Activity ▸ Only the lines from the opening of the material through the one containing "sich der Roman" should be reproduced, each exactly as it stands.

Source records ▸
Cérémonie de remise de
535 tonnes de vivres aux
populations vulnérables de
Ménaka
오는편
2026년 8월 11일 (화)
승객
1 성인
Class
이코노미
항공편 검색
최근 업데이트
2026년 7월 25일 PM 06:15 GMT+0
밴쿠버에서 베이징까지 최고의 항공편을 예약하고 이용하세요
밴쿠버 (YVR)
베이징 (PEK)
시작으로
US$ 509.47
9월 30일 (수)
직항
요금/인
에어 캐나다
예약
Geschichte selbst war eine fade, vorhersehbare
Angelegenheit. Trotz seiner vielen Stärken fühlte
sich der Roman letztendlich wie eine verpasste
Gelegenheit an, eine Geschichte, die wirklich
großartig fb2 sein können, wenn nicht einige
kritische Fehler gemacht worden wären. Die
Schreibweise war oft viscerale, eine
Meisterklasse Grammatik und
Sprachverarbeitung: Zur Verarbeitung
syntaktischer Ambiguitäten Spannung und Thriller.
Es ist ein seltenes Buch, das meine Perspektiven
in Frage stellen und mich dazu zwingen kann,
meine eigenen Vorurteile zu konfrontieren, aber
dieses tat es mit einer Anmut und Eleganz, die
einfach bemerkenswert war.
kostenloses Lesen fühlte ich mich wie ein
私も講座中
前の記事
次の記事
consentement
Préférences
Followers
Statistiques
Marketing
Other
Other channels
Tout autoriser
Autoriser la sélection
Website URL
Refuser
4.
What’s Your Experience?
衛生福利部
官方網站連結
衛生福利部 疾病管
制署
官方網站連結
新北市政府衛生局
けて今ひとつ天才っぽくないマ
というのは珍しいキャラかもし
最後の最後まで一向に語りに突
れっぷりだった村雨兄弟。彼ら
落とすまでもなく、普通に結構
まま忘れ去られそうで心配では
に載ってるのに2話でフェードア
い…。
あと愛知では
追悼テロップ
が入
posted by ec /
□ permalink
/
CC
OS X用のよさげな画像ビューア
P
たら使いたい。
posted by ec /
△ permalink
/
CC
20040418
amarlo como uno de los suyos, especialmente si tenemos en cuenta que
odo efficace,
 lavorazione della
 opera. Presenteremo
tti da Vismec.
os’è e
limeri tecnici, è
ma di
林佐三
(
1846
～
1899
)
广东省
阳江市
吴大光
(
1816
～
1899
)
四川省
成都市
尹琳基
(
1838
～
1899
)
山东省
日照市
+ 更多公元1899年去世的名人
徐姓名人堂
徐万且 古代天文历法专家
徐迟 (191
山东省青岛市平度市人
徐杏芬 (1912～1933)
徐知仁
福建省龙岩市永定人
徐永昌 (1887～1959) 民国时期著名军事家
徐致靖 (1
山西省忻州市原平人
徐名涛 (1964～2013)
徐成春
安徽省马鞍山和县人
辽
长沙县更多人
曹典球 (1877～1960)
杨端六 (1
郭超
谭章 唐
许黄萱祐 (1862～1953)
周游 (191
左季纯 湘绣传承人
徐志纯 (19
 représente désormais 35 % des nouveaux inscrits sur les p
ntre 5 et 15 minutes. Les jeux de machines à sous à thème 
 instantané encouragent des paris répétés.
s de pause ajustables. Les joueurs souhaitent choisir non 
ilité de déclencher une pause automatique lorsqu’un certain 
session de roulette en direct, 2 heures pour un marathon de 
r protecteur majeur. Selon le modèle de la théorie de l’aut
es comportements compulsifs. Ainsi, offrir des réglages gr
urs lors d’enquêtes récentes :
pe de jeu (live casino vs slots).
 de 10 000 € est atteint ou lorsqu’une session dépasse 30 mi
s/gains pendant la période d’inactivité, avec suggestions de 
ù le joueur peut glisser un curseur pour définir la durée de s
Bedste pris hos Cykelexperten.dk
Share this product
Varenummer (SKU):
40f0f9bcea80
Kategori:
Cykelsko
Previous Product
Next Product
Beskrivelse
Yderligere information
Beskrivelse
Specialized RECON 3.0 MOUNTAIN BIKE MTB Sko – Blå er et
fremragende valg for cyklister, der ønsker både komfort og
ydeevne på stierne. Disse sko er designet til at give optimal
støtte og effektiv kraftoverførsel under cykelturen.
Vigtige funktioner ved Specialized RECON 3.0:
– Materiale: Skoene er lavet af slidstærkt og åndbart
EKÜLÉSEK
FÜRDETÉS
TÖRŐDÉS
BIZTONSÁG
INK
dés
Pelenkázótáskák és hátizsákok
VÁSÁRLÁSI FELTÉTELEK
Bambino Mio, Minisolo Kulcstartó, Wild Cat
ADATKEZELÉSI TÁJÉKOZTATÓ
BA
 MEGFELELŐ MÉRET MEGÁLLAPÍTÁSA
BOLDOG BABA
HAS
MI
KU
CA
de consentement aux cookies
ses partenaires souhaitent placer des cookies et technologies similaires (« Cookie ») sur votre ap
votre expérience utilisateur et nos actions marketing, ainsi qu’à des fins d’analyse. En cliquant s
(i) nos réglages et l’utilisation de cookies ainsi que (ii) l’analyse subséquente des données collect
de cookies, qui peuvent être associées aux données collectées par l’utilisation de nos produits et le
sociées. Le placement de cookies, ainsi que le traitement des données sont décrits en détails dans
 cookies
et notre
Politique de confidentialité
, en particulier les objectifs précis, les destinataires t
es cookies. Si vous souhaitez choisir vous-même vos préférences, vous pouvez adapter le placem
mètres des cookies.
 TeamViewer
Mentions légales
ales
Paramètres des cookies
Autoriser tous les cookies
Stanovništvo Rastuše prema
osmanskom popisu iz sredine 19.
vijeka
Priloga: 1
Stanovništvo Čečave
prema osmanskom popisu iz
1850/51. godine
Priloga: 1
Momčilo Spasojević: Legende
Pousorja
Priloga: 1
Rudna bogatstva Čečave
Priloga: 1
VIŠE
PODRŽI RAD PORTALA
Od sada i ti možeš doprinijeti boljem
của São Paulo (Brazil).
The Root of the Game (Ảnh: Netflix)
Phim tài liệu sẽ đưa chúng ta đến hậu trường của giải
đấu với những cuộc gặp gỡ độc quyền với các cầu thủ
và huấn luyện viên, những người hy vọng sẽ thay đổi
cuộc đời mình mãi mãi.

Solution to the problem ▸
Cérémonie de remise de
535 tonnes de vivres aux
populations vulnérables de
Ménaka
오는편
2026년 8월 11일 (화)
승객
1 성인
Class
이코노미
항공편 검색
최근 업데이트
2026년 7월 25일 PM 06:15 GMT+0
밴쿠버에서 베이징까지 최고의 항공편을 예약하고 이용하세요
밴쿠버 (YVR)
베이징 (PEK)
시작으로
US$ 509.47
9월 30일 (수)
직항
요금/인
에어 캐나다
예약
Geschichte selbst war eine fade, vorhersehbare
Angelegenheit. Trotz seiner vielen Stärken fühlte
sich der Roman letztendlich wie eine verpasste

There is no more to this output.